What you will do:
Pictures do not belong in the copy, so please give every entry below again exactly.

---------- Records provided

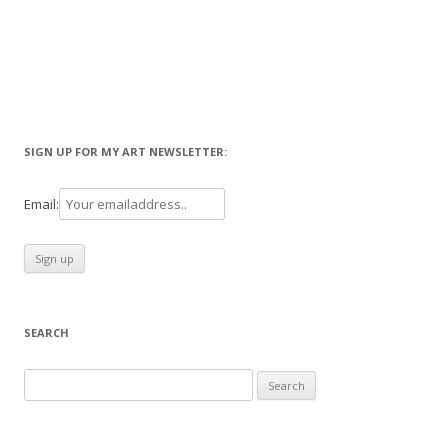
SIGN UP FOR MY ART NEWSLETTER:
Email:
SEARCH
Search
for:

--------------------

Result of the exercise:
SIGN UP FOR MY ART NEWSLETTER:
Email:
SEARCH
Search
for:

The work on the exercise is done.